§ Exercise material:
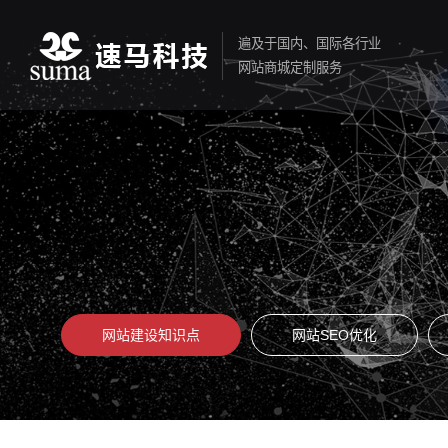
遍及于国内、国际各行业
网站商城定制服务
网站建设知识点
网站SEO优化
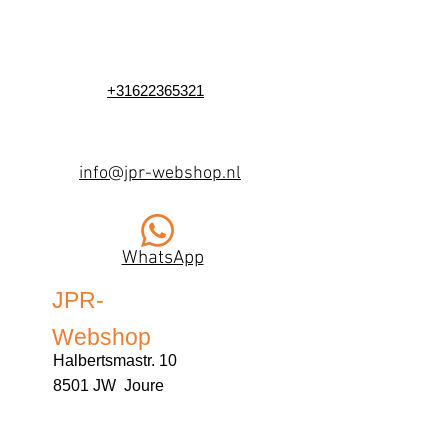
+31622365321
info@jpr-webshop.nl
WhatsApp
JPR-
Webshop
Halbertsmastr. 10
8501 JW Joure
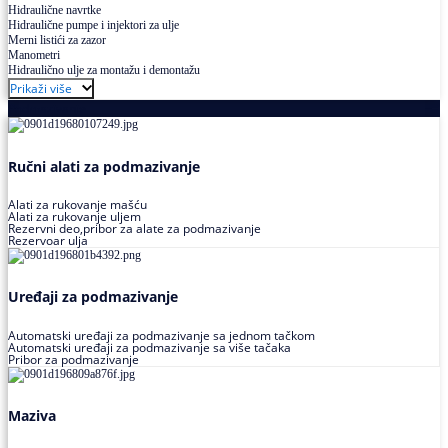
Hidraulične navrtke
Hidraulične pumpe i injektori za ulje
Merni listići za zazor
Manometri
Hidraulično ulje za montažu i demontažu
Prikaži više
Podmazivanje
Ručni alati za podmazivanje
Alati za rukovanje mašću
Alati za rukovanje uljem
Rezervni deo,pribor za alate za podmazivanje
Rezervoar ulja
Uređaji za podmazivanje
Automatski uređaji za podmazivanje sa jednom tačkom
Automatski uređaji za podmazivanje sa više tačaka
Pribor za podmazivanje
Maziva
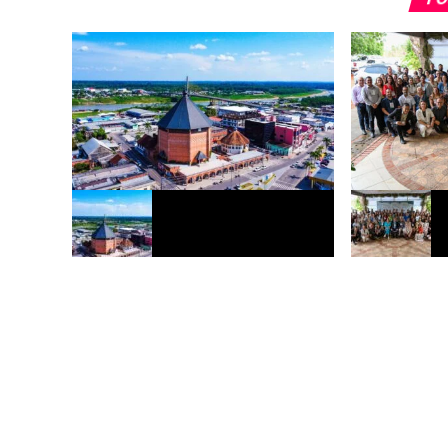
TJAC mantém ordem para Estado
TJAC encerra 
reforçar segurança em escolas de
Planejamento 
Cruzeiro do Sul
com foco no c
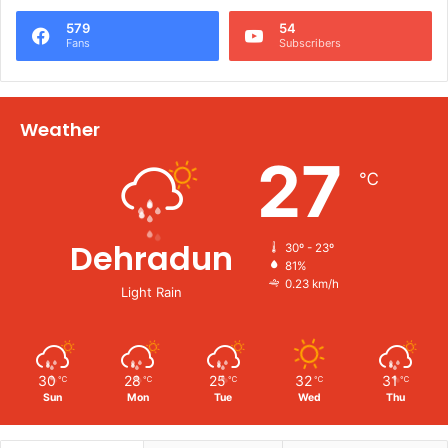
579
54
Fans
Subscribers
Weather
27
℃
Dehradun
30º - 23º
81%
0.23 km/h
Light Rain
30
28
25
32
31
℃
℃
℃
℃
℃
Sun
Mon
Tue
Wed
Thu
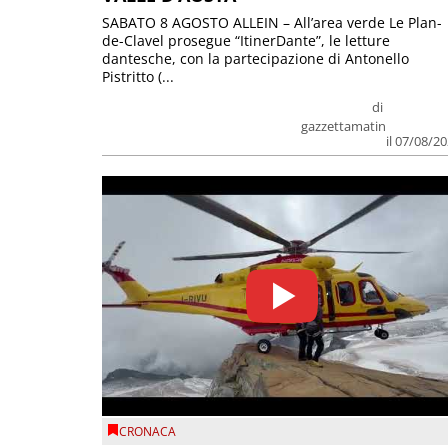
SABATO 8 AGOSTO ALLEIN – All’area verde Le Plan-
de-Clavel prosegue “ItinerDante”, le letture
dantesche, con la partecipazione di Antonello
Pistritto (...
di
gazzettamatin
il 07/08/2
CRONACA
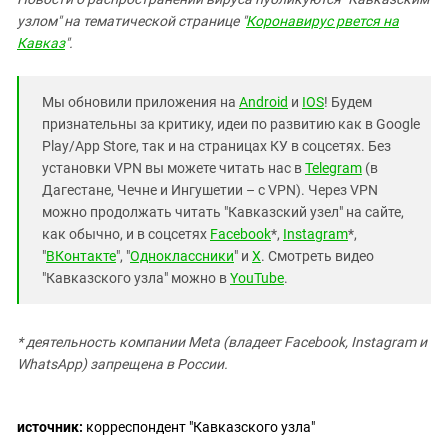
узлом" на тематической странице "
Коронавирус рвется на
Кавказ
".
Мы обновили приложения на
Android
и
IOS
! Будем
признательны за критику, идеи по развитию как в Google
Play/App Store, так и на страницах КУ в соцсетях. Без
установки VPN вы можете читать нас в
Telegram
(в
Дагестане, Чечне и Ингушетии – с VPN). Через VPN
можно продолжать читать "Кавказский узел" на сайте,
как обычно, и в соцсетях
Facebook
*,
Instagram
*,
"
ВКонтакте
", "
Одноклассники
" и
X
. Смотреть видео
"Кавказского узла" можно в
YouTube
.
* деятельность компании Meta (владеет Facebook, Instagram и
WhatsApp) запрещена в России.
источник:
корреспондент "Кавказского узла"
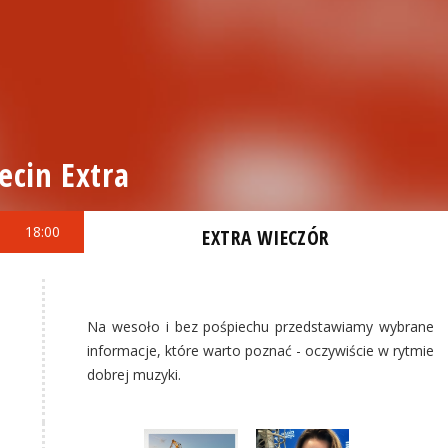
ecin Extra
18:00
EXTRA WIECZÓR
Na wesoło i bez pośpiechu przedstawiamy wybrane
informacje, które warto poznać - oczywiście w rytmie
dobrej muzyki.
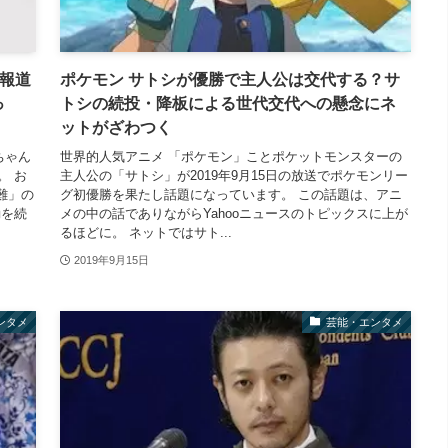
の報道
ポケモン サトシが優勝で主人公は交代する？サ
っ
トシの続投・降板による世代交代への懸念にネ
ットがざわつく
ちゃん
世界的人気アニメ 「ポケモン」ことポケットモンスターの
。 お
主人公の「サトシ」が2019年9月15日の放送でポケモンリー
難」の
グ初優勝を果たし話題になっています。 この話題は、アニ
動を続
メの中の話でありながらYahooニュースのトピックスに上が
るほどに。 ネットではサト...
2019年9月15日
ンタメ
芸能・エンタメ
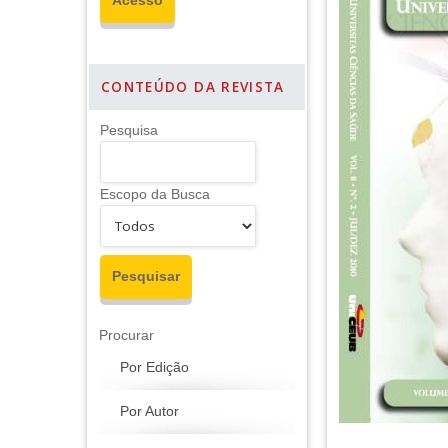
CONTEÚDO DA REVISTA
Pesquisa
Escopo da Busca
Procurar
Por Edição
Por Autor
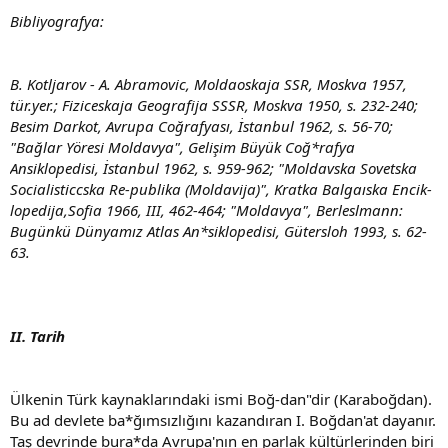
Bibliyografya:
B. Kotljarov - A. Abramovic, Moldaoskaja SSR, Moskva 1957,
tür.yer.; Fiziceskaja Geografija SSSR, Moskva 1950, s. 232-240;
Besim Darkot, Avrupa Coğrafyası, İstanbul 1962, s. 56-70;
"Bağlar Yöresi Moldavya", Gelişim Büyük Coğ*rafya
Ansiklopedisi, İstanbul 1962, s. 959-962; "Moldavska Sovetska
Socialisticcska Re-publika (Moldavija)", Kratka Balgaıska Encik-
lopedija,Sofia 1966, III, 462-464; "Moldavya", Berleslmann:
Bugünkü Dünyamız Atlas An*siklopedisi, Gütersloh 1993, s. 62-
63.
II. Tarih
Ülkenin Türk kaynaklarındaki ismi Boğ-dan"dir (Karaboğdan).
Bu ad devlete ba*ğımsızlığını kazandıran I. Boğdan'at dayanır.
Taş devrinde bura*da Avrupa'nın en parlak kültürlerinden biri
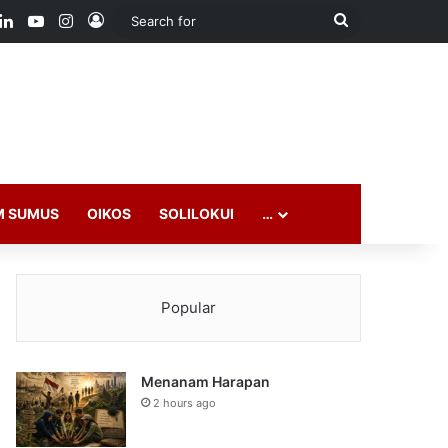
ook
LinkedIn
YouTube
Instagram
Log In
Search
for
M SUMUS
OIKOS
SOLILOKUI
…
Popular
Menanam Harapan
2 hours ago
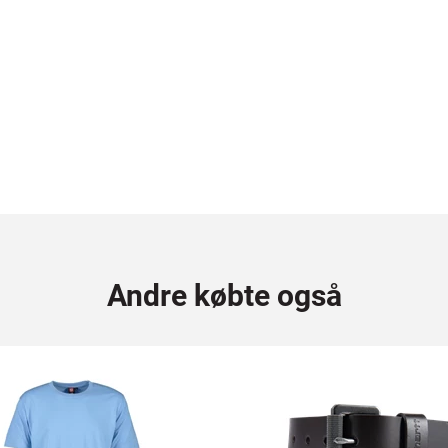
Andre købte også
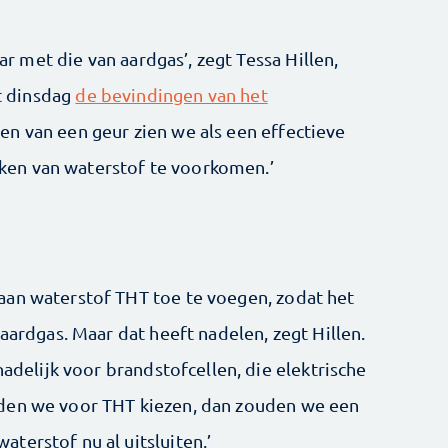
aar met die van aardgas’, zegt Tessa Hillen,
t dinsdag
de bevindingen van het
n van een geur zien we als een effectieve
en van waterstof te voorkomen.’
aan waterstof THT toe te voegen, zodat het
 aardgas. Maar dat heeft nadelen, zegt Hillen.
hadelijk voor brandstofcellen, die elektrische
den we voor THT kiezen, dan zouden we een
terstof nu al uitsluiten.’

§ Task goal: Only the text of the listing above is wanted, transcribed exactly, without its images.

§ Problem solution:
遍及于国内、国际各行业
网站商城定制服务
网站建设知识点
网站SEO优化
+31622365321
info@jpr-webshop.nl
WhatsApp
JPR-
Webshop
Halbertsmastr. 10
8501 JW Joure
Hidraulične navrtke
Hidraulične pumpe i injektori za ulje
Merni listići za zazor
Manometri
Hidraulično ulje za montažu i demontažu
Prikaži više
Podmazivanje
Ručni alati za podmazivanje
Alati za rukovanje mašću
Alati za rukovanje uljem
Rezervni deo,pribor za alate za podmazivanje
Rezervoar ulja
Uređaji za podmazivanje
Automatski uređaji za podmazivanje sa jednom tačkom
Automatski uređaji za podmazivanje sa više tačaka
Pribor za podmazivanje
Maziva
TJAC mantém ordem para Estado
TJAC encerra 
reforçar segurança em escolas de
Planejamento 
Cruzeiro do Sul
com foco no c
579
54
Fans
Subscribers
Weather
27
℃
Dehradun
30º - 23º
81%
0.23 km/h
Light Rain
30
28
25
32
31
℃
℃
℃
℃
℃
Sun
Mon
Tue
Wed
Thu
SABATO 8 AGOSTO ALLEIN – All’area verde Le Plan-
de-Clavel prosegue “ItinerDante”, le letture
dantesche, con la partecipazione di Antonello
Pistritto (...
di
gazzettamatin
il 07/08/2
CRONACA
узлом" на тематической странице "
Коронавирус рвется на
Кавказ
".
Мы обновили приложения на
Android
и
IOS
! Будем
признательны за критику, идеи по развитию как в Google
Play/App Store, так и на страницах КУ в соцсетях. Без
установки VPN вы можете читать нас в
Telegram
(в
Дагестане, Чечне и Ингушетии – с VPN). Через VPN
можно продолжать читать "Кавказский узел" на сайте,
как обычно, и в соцсетях
Facebook
*,
Instagram
*,
"
ВКонтакте
", "
Одноклассники
" и
X
. Смотреть видео
"Кавказского узла" можно в
YouTube
.
* деятельность компании Meta (владеет Facebook, Instagram и
WhatsApp) запрещена в России.
источник:
корреспондент "Кавказского узла"
ecin Extra
18:00
EXTRA WIECZÓR
Na wesoło i bez pośpiechu przedstawiamy wybrane
informacje, które warto poznać - oczywiście w rytmie
dobrej muzyki.
の報道
ポケモン サトシが優勝で主人公は交代する？サ
っ
トシの続投・降板による世代交代への懸念にネ
ットがざわつく
ちゃん
世界的人気アニメ 「ポケモン」ことポケットモンスターの
。 お
主人公の「サトシ」が2019年9月15日の放送でポケモンリー
難」の
グ初優勝を果たし話題になっています。 この話題は、アニ
動を続
メの中の話でありながらYahooニュースのトピックスに上が
るほどに。 ネットではサト...
2019年9月15日
ンタメ
芸能・エンタメ
CONTEÚDO DA REVISTA
Pesquisa
Escopo da Busca
Procurar
Por Edição
Por Autor
Bibliyografya:
B. Kotljarov - A. Abramovic, Moldaoskaja SSR, Moskva 1957,
tür.yer.; Fiziceskaja Geografija SSSR, Moskva 1950, s. 232-240;
Besim Darkot, Avrupa Coğrafyası, İstanbul 1962, s. 56-70;
"Bağlar Yöresi Moldavya", Gelişim Büyük Coğ*rafya
Ansiklopedisi, İstanbul 1962, s. 959-962; "Moldavska Sovetska
Socialisticcska Re-publika (Moldavija)", Kratka Balgaıska Encik-
lopedija,Sofia 1966, III, 462-464; "Moldavya", Berleslmann:
Bugünkü Dünyamız Atlas An*siklopedisi, Gütersloh 1993, s. 62-
63.
II. Tarih
Ülkenin Türk kaynaklarındaki ismi Boğ-dan"dir (Karaboğdan).
Bu ad devlete ba*ğımsızlığını kazandıran I. Boğdan'at dayanır.
Taş devrinde bura*da Avrupa'nın en parlak kültürlerinden biri
ook
LinkedIn
YouTube
Instagram
Log In
Search
for
M SUMUS
OIKOS
SOLILOKUI
…
Popular
Menanam Harapan
2 hours ago
Andre købte også
aar met die van aardgas’, zegt Tessa Hillen,
t dinsdag
de bevindingen van het
n van een geur zien we als een effectieve
en van waterstof te voorkomen.’
aan waterstof THT toe te voegen, zodat het
 aardgas. Maar dat heeft nadelen, zegt Hillen.
hadelijk voor brandstofcellen, die elektrische
den we voor THT kiezen, dan zouden we een
terstof nu al uitsluiten.’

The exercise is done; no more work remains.